July 12th, 2018 · Leave a Comment

Summer — the longer days of daylight and summer vacation often mean more time outdoors for many families.

Summer is a time for having fun, but it can also bring unfortunate injuries. To help ensure a fun and safe summer, make safety an important part of the summer routine. Here are five ways to keep kids safe and healthy this summer:

1. Water Safety

Never leave a child unattended in or near the water. This includes a bathtub or a small “kiddie” pool with just a few inches of water. At a public pool or at the beach, always stay close and supervise the child. Drowning is the leading cause of death among children ages 1-4 in U.S. and Florida leads the nation in the numbers of children who die from drowning. Supervision is the top priority to keep children safe. Take precautions if you have a pool in your backyard or nearby by installing locks or fencing. Teach children how to swim and not to swim alone.

 2. Child Safety Helmet

Children should always wear a properly fitting helmet when riding a bicycle, tricycle, scooter or skateboard. Make sure the helmet is centered on the top of the head with the strap buckled and snug enough that it doesn’t rock back and forth. A helmet can reduce the risk of head injury.

 3. Hydration

Drink plenty of fluids to prevent dehydration. For every 20 minutes of play, a child should drink about 10 gulps of water. Be on the lookout for dehydration warning signs, such as thirst, dry or sticky mouth, headache, muscle cramping, irritability, extreme fatigue, weakness, dizziness or decreased performance.

 4. Playground Safety

Actively supervise children on playgrounds. Make sure the playgrounds have shock absorbing surfaces and are free of hazards and broken equipment. Avoid playgrounds with non-impact absorbing surfaces, such as asphalt, concrete, grass, dirt or gravel. Dress appropriately and avoid clothing that can get caught on equipment, such as scarves or drawstrings.

 5. Hot Cars

When temperatures are warm outdoors, they will be even hotter inside of a closed car. Never leave a child unattended in a car, even for a few minutes. The heat is deadly and children are at a greater risk for heat stroke. Make sure car doors and the trunk are locked when the car is parked in the driveway or garage so that the child is not tempted to play in the car.

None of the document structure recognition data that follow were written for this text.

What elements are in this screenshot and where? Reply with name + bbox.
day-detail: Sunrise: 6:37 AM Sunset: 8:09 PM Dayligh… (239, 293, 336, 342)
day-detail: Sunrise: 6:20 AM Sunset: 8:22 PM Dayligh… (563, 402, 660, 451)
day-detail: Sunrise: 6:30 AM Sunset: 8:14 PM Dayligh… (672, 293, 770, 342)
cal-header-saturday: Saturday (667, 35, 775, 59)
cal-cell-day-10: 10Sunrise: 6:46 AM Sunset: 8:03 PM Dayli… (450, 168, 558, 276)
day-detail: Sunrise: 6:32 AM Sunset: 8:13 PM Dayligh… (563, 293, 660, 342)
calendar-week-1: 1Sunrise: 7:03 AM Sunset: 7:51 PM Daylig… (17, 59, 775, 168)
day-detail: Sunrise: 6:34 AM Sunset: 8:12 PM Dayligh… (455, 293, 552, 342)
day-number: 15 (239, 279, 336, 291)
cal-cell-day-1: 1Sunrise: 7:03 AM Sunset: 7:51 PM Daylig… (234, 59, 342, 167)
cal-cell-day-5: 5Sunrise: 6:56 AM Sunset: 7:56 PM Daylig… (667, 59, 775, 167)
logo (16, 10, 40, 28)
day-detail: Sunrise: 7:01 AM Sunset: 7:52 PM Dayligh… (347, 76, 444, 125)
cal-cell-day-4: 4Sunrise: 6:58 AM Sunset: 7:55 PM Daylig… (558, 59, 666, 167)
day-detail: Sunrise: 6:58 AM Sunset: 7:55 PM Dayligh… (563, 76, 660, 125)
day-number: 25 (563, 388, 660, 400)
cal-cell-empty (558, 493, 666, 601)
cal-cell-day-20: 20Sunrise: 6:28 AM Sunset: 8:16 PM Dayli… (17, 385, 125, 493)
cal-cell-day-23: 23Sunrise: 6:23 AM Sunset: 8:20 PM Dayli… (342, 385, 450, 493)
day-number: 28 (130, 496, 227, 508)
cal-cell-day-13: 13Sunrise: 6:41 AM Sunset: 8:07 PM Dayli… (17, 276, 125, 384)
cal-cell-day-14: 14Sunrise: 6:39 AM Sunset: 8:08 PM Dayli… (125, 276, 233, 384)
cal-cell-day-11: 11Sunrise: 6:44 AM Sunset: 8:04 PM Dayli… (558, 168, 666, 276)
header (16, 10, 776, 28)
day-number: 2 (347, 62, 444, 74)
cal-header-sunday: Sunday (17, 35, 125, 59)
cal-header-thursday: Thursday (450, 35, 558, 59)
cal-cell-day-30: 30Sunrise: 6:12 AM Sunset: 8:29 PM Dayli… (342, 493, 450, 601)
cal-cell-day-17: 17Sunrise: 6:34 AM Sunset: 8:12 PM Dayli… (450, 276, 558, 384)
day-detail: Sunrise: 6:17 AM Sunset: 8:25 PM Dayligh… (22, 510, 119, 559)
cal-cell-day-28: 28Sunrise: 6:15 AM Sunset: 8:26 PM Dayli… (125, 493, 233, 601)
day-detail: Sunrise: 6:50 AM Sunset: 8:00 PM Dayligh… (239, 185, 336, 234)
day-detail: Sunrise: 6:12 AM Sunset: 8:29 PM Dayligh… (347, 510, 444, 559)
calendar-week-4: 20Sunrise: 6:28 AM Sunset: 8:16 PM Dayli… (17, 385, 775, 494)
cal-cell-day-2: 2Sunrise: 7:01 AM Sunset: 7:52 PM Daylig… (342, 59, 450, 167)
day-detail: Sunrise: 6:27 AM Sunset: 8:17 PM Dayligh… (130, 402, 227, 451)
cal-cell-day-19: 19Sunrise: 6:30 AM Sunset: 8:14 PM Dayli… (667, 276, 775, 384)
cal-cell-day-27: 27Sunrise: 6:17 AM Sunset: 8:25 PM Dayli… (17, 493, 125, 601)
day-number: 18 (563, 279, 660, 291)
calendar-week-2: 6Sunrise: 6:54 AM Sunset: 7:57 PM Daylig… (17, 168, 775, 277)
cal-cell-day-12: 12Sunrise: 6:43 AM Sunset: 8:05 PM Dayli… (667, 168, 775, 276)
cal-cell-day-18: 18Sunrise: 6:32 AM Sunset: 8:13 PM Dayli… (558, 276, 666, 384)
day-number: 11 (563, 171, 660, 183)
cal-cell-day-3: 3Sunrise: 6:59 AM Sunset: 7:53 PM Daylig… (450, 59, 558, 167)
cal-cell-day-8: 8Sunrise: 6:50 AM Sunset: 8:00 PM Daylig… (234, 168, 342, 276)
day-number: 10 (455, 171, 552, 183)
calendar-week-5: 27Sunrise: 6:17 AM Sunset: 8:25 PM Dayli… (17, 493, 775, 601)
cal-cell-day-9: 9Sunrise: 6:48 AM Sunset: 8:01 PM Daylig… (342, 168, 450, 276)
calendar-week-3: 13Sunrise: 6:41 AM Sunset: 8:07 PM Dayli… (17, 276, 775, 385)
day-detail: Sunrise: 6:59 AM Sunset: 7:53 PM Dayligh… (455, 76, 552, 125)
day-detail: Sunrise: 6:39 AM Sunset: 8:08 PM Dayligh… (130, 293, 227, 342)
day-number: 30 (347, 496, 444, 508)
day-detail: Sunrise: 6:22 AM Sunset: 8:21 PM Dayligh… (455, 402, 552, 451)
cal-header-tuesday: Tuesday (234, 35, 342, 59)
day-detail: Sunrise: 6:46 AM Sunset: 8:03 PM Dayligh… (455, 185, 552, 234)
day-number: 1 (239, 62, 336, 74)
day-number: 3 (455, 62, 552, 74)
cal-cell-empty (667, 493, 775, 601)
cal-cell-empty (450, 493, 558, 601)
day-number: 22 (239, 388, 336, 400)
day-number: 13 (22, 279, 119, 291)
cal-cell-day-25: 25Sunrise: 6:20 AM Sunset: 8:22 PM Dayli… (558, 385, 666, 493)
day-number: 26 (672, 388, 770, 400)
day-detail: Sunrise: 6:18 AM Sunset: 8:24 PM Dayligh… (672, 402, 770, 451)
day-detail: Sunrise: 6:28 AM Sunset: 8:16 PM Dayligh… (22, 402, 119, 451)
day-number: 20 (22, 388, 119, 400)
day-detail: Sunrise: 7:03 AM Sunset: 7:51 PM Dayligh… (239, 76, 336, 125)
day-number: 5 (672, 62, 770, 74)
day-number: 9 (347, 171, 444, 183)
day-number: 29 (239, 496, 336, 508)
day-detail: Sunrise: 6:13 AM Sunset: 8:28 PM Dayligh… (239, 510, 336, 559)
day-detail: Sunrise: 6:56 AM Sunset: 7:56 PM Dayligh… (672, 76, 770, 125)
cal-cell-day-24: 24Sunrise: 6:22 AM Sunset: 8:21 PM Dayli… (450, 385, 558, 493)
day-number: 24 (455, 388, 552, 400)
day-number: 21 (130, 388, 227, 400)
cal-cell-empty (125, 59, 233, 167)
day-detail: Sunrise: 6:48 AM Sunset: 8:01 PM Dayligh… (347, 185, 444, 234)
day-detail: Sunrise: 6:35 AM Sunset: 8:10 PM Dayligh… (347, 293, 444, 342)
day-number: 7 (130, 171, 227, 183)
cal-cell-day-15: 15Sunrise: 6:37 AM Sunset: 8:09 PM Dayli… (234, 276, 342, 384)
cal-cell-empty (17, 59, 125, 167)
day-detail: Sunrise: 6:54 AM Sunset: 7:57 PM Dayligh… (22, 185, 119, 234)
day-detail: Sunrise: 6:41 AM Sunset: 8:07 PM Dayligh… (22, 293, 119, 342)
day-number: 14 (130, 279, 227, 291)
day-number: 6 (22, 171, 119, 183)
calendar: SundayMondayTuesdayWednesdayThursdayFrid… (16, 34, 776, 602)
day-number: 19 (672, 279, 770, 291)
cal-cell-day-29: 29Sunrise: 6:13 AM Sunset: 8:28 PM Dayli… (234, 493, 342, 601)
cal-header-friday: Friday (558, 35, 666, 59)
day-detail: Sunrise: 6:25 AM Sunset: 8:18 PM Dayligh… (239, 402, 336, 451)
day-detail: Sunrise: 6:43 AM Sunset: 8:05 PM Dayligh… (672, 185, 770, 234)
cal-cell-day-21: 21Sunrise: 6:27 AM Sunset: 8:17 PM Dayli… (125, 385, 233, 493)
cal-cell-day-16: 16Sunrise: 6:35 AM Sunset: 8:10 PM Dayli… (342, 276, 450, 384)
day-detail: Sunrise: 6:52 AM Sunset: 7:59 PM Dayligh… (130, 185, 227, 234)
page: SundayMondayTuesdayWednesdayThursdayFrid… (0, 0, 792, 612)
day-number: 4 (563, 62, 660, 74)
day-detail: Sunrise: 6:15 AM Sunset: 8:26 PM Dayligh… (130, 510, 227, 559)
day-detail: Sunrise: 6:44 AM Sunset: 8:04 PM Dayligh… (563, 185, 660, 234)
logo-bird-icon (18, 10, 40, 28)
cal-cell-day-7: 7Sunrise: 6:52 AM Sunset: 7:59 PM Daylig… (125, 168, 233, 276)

“The summer is a great time to connect with family and friends and spend time outdoors, hanging out by the pool or grilling out at a barbeque,” said Cynthia Dennis, RN, coordinator of Injury Prevention for THE PLAYERS Center for Child Health at Wolfson Children’s Hospital. “But it’s also trauma season for kids. By reminding ourselves of a few safety tips, the summer can be safer and fun for everyone.”